A New Post Just for Me...

...because I don't think anyone else is reading this anymore! :-)

It's terrible the way that I have been neglecting this little blog...it was my lifeline to some semblance of sanity a short three years ago...and now it is virtually catching dust as it waits for me patiently to add to it...poor little blog...

I thought I would take the time to write this evening, if for nothing more than to simply record this timeframe for posterity. You see, DH and I are in the middle of an IVF cycle. Yes, we decided this past summer that we wanted to have another child - a sibling for our sweet baby boy, more laughter for our already happy home. We decided that we didn't want to give up our dreams of having more than one child. We decided that we could give it one more good ole' college try. We decided that our cup runneth over...and perhaps we could make another little "sippy cup" to fill.

So off we went to our fertility clinic in the middle of August to meet with our new RE (we decided to request another doctor to work with this time around, as we felt that our old RE was far too pessimistic for our liking - despite our success). We had a great chat with our doctor, got our tests updated, and here we are - approximately 10 days away from an egg retrieval and transfer! Our protocol this time around is based mainly on the Sher protocol that we were on last time (agonist/antagonist conversion protocol with estrogen priming), with a little bit of "tweaking". Daily injections of 450 iu gonal f; 150 iu menopur; and 125 iu of cetrotide, combined with estradot patches. I've also been on 75 mg of DHEA a day for the past three months, in hopes that this will improve my egg quality and quantity. The thought of cycling again was daunting, made even more so by the fact that I was cycling with a toddler running underfoot. But it has been surprisingly simple and I have developed a good little routine for managing everything. The real test will be after transfer, when I will want to relax and put my feet up - but will likely be unable to because of a certain little monkey who constantly wants to be picked up, cuddled, and played with.

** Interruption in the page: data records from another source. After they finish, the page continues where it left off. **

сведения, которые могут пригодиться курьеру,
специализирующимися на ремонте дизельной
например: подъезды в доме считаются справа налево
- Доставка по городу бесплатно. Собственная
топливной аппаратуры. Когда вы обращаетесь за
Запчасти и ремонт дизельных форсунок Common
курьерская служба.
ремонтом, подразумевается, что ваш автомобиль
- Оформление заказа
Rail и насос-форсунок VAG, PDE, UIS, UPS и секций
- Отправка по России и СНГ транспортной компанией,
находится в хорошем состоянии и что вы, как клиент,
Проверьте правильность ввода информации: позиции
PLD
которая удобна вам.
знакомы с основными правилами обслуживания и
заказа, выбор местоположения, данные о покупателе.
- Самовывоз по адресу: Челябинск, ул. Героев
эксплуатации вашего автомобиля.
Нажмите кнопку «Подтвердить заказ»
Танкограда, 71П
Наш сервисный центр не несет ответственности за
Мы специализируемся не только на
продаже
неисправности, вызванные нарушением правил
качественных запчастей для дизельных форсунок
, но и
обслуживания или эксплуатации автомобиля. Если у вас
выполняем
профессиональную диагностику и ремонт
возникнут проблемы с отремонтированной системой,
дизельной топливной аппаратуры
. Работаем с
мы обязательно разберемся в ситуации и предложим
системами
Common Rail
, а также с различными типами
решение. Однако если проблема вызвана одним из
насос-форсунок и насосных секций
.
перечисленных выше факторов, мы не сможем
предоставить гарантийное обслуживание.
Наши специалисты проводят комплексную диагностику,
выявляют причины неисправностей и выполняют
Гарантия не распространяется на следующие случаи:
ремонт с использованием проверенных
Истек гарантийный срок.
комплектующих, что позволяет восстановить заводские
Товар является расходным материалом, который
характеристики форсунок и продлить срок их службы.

Speaking of my little monkey...oh, what a wonderful time this is! He is talking up a storm right now and gets into more mischief than I care to see....but every time I hear him utter "Uh-oh!" because of something he's done, it makes me smile. And it melts my heart. DH and I talk about him non-stop (...I fear we are in danger of becoming one of "those couples" - unable to talk about anything but our child...) and we are constantly amazed at all of the things he can say and do. For instance, tonight as we were reading his bedtime book, I heard him count to four. We had done this with one of his little board books before, whereby I had taken his little finger and had counted objects in one of the pictures together. Obviously, he remembered, because this evening he counted out loud on the same page that we had counted together on...oh, what a sweetie!!

I go for an ultrasound on Thursday to determine how many follicles we are working with - I've been busy saying many prayers and thinking positive thoughts. If there is anyone out there still reading this little blog - please also send positive thoughts our way!!